Portanto, a energia não precisaria apenas ser renovável (como esperado), seria necessário saber quanto efetivamente agregou em termos de expansão da matriz elétrica.
Um critério desse tipo faz sentido em países e regiões onde a maior parcela da geração elétrica é de origem fóssil e, como é o caso da Europa, há menor velocidade de crescimento da demanda em geral somada a uma tendência de eletrificação da economia. Num contexto como esse, o risco de o hidrogênio de baixo carbono capturar a oferta elétrica renovável é absolutamente plausível.
Entretanto, a aplicação da adicionalidade em outras geografias vem sendo questionada internacionalmente quanto à sua abrangência e rigidez.
Em 2024, no contexto da presidência brasileira do G20, a Agência Internacional de Energia (IEA, em inglês) destacou em uma publicação sobre combustíveis sustentáveis que critérios excessivamente rigorosos, como os associados à adicionalidade, podem desacelerar investimentos e dificultar o avanço de cadeias de suprimento e infraestrutura relacionadas.
Em meio a essas discussões, o Brasil se torna um dos principais interessados na perspectiva que poderá prevalecer.
O país é uma exceção global em termos de renovabilidade elétrica. Dados oficiais mostram que 86% da geração nacional provém de fontes renováveis, índice que chega a 96% quando se considera apenas o Sistema Interligado Nacional (SIN).
Essa realidade contrasta com a média mundial, onde 61% da geração elétrica ainda depende de combustíveis fósseis.
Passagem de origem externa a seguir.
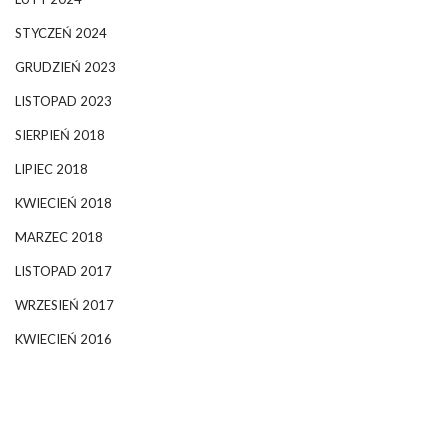
STYCZEŃ 2024
GRUDZIEŃ 2023
LISTOPAD 2023
SIERPIEŃ 2018
LIPIEC 2018
KWIECIEŃ 2018
MARZEC 2018
LISTOPAD 2017
WRZESIEŃ 2017
KWIECIEŃ 2016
Em 2024, o mix elétrico brasileiro já alcançou níveis de renovabilidade que muitos países projetam atingir, em cenários otimistas, apenas nas próximas duas décadas, consolidando-se como uma referência global na descarbonização do setor.
No entanto, a aplicação indiscriminada da regra de adicionalidade acabaria penalizando o país. Sua grande renovabilidade é legada, com muitos investimentos renováveis já concretizados e localizações ótimas para geração de energia limpa amplamente exploradas.
Isso eleva os custos de expansão, pois os novos projetos tendem a se concentrar em áreas com potencial técnico inferior ao das já exploradas que, mesmo sendo de boa qualidade, demandam maiores investimentos para sua viabilização.
De qualquer forma, fontes como a solar e a eólica já são altamente competitivas do ponto de vista econômico no Brasil, quando comparadas às tecnologias fósseis. Assim, o país tem totais condições de continuar expandindo esse tipo de geração mesmo que haja um crescimento expressivo da demanda vinculada à produção de hidrogênio, consolidando sua liderança em energia limpa.
É crítico pontuar, porém, que uma defesa da flexibilização da adicionalidade não se trata de desconsideração da necessidade de rastreamento adequado da integridade ambiental da geração elétrica, inclusive por aqui.
Porém, é necessário que se busquem abordagens regulatórias a nível regional e global que assegurem o potencial climático do hidrogênio e combustíveis avançados sem que isso seja injusto com países como o Brasil, que, nas últimas duas décadas, realizaram investimentos substanciais em fontes renováveis e construíram um legado sólido em termos de descarbonização.
Pedro Guedes é analista de Transição Energética para Biocombustível do Instituto E+ Transição Energética.